At this meeting the proposition was unanimously embraced. This felt unusual, perhaps a courteous response to the proposition by the CMO at her first meeting with us. Yet Sarah Williamson (RCPCH Wales Policy & Public Affairs Manager) and I were delighted to hear one Royal College lead after the other to declare “we didn’t vote for the current system of health care - spending disproportionate amounts of money and effort on the last few months or moments of lives that could be better spent on child health and wellbeing and watch all of our futures improve.”

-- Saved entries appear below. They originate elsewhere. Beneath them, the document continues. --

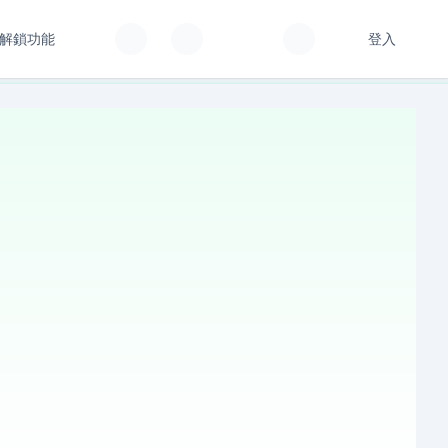
解鎖功能
登入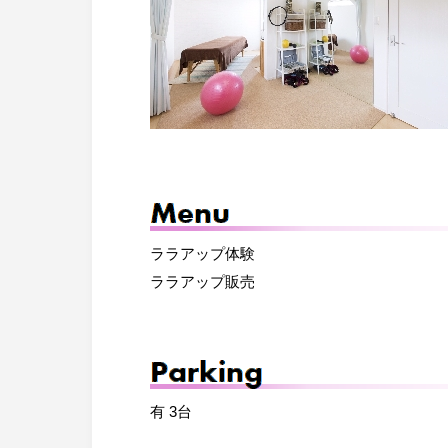
ララアップ体験
ララアップ販売
有 3台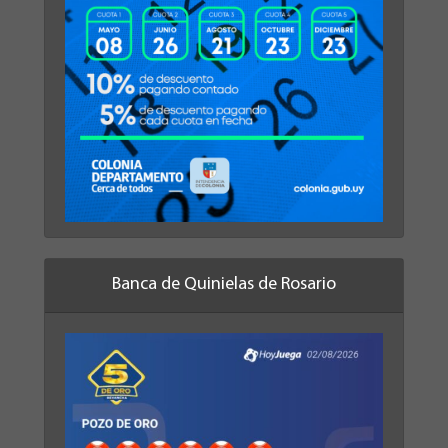
Banca de Quinielas de Rosario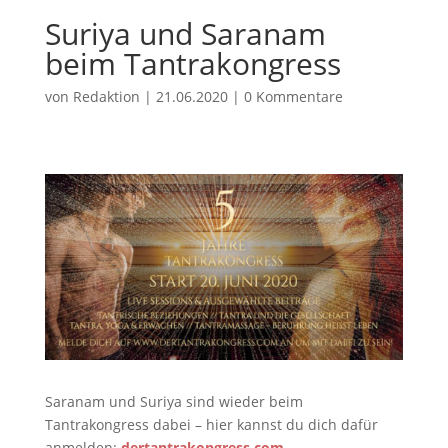
Suriya und Saranam
beim Tantrakongress
von
Redaktion
|
21.06.2020
|
0 Kommentare
Saranam und Suriya sind wieder beim
Tantrakongress dabei – hier kannst du dich dafür
anmelden:
dertantrakongress.com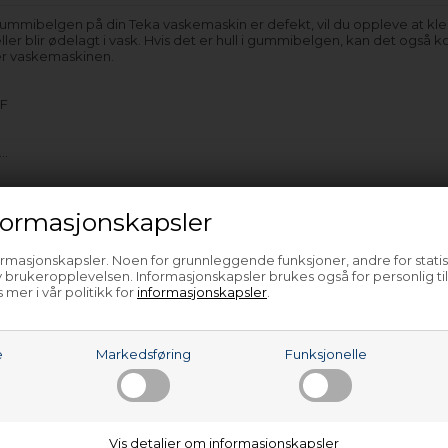
mmibelgen på din Teka vaskemaskin er defekt, vil du oppleve at kl
 eller blir ødelagt i vask. Hvis det er hull i gummibelgen, kan det ogs
r vaskemaskinen.
F
e…
ormasjonskapsler
ormasjonskapsler. Noen for grunnleggende funksjoner, andre for statis
 brukeropplevelsen. Informasjonskapsler brukes også for personlig ti
 mer i vår politikk for
informasjonskapsler
.
e
Markedsføring
Funksjonelle
Vis detaljer om informasjonskapsler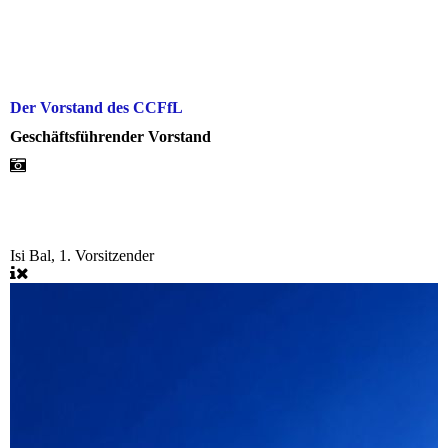
Der Vorstand des CCFfL
Geschäftsführender Vorstand
Isi Bal, 1. Vorsitzender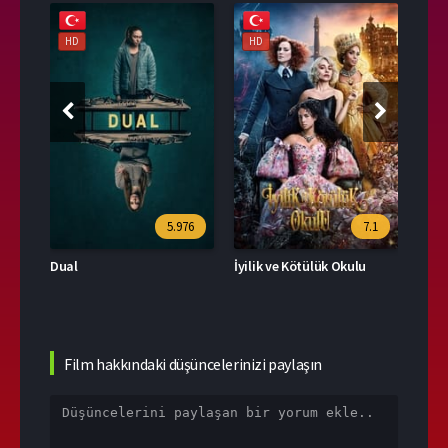
HD
HD
HD
39
5.976
7.1
Dual
İyilik ve Kötülük Okulu
Film hakkındaki düşüncelerinizi paylaşın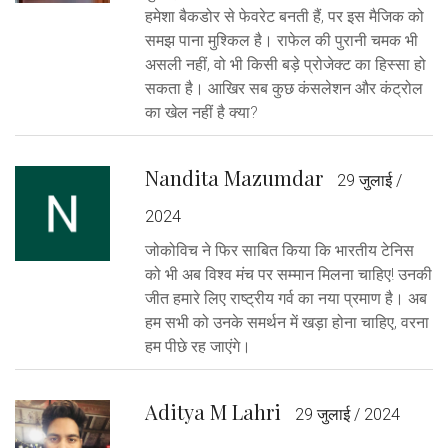
हमेशा बैकडोर से फेवरेट बनती हैं, पर इस मैजिक को
समझ पाना मुश्किल है। राफेल की पुरानी चमक भी
असली नहीं, वो भी किसी बड़े प्रोजेक्ट का हिस्सा हो
सकता है। आखिर सब कुछ कंसलेशन और कंट्रोल
का खेल नहीं है क्या?
Nandita Mazumdar
29 जुलाई /
2024
जोकोविच ने फिर साबित किया कि भारतीय टेनिस
को भी अब विश्व मंच पर सम्मान मिलना चाहिए! उनकी
जीत हमारे लिए राष्ट्रीय गर्व का नया प्रमाण है। अब
हम सभी को उनके समर्थन में खड़ा होना चाहिए, वरना
हम पीछे रह जाएंगे।
Aditya M Lahri
29 जुलाई / 2024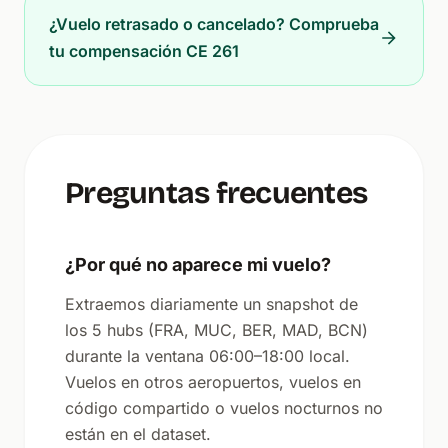
¿Vuelo retrasado o cancelado? Comprueba
tu compensación CE 261
Preguntas frecuentes
¿Por qué no aparece mi vuelo?
Extraemos diariamente un snapshot de
los 5 hubs (FRA, MUC, BER, MAD, BCN)
durante la ventana 06:00–18:00 local.
Vuelos en otros aeropuertos, vuelos en
código compartido o vuelos nocturnos no
están en el dataset.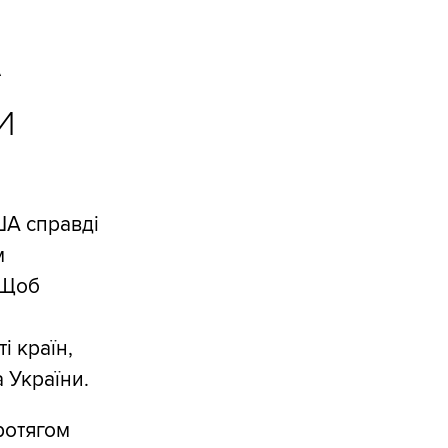
А
И
ША справді
м
 Щоб
 країн,
а України.
протягом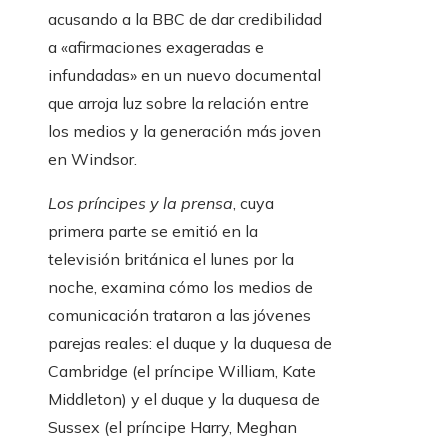
acusando a la BBC de dar credibilidad
a «afirmaciones exageradas e
infundadas» en un nuevo documental
que arroja luz sobre la relación entre
los medios y la generación más joven
en Windsor.
Los príncipes y la prensa
, cuya
primera parte se emitió en la
televisión británica el lunes por la
noche, examina cómo los medios de
comunicación trataron a las jóvenes
parejas reales: el duque y la duquesa de
Cambridge (el príncipe William, Kate
Middleton) y el duque y la duquesa de
Sussex (el príncipe Harry, Meghan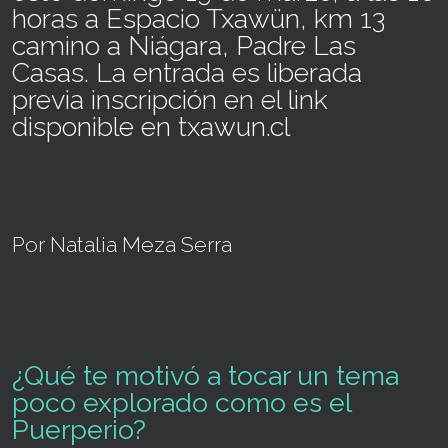
horas a Espacio Txawün, km 13
camino a Niágara, Padre Las
Casas. La entrada es liberada
previa inscripción en el link
disponible en txawun.cl
Por Natalia Meza Serra
¿Qué te motivó a tocar un tema
poco explorado como es el
Puerperio?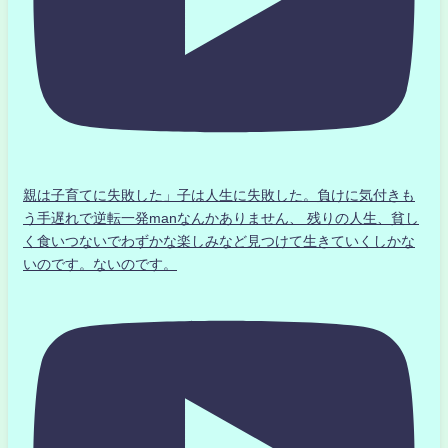
親は子育てに失敗した」子は人生に失敗した。負けに気付きも
う手遅れで逆転一発manなんかありません、 残りの人生、貧し
く食いつないでわずかな楽しみなど見つけて生きていくしかな
いのです。ないのです。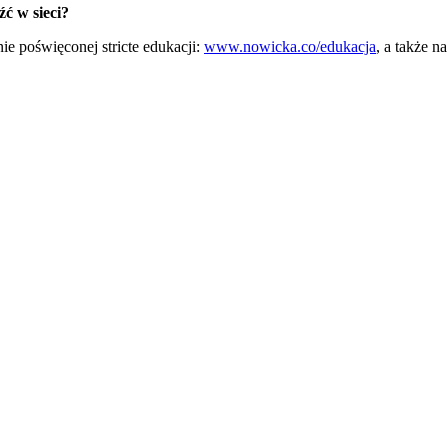
źć w sieci?
ie poświęconej stricte edukacji:
www.nowicka.co/edukacja
, a także n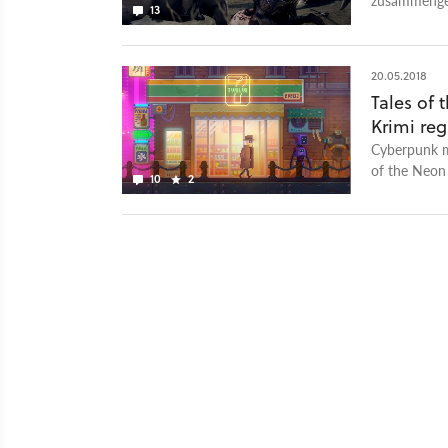
13
Mai.
20.05.2018
Tales of
Krimi reg
Cyberpunk mu
of the Neon 
10
2
zu Gangster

At a subsequent Senedd event held to discuss RCPCH’s manifesto for the 2026 Senedd election, the response from politicians were understandably more measured. Nonetheless, the concept of a Marmot Nation was acknowledged and engaged with, and I was able to benefit from some thoughtful and spirited reflections to my direct questions. It’s easier to think and talk about waiting lists, but the futility of this was accepted as an outcome in itself - a mere moment in a single day in Phil Connor’s Groundhog journey.
What next?
We are at the beginning. It’s 6am and “its coooold out there”. Mrs Lancaster, Ned and the lad in the background who’s bust his leg will have their views, and glasses will be raised to “World Peace”. But now we have a new platform, for a new conversation, and a new evidence-based structure to start making new decisions. And like Phil we can have some fun, perhaps not in the same way, and measure our progress for all individuals.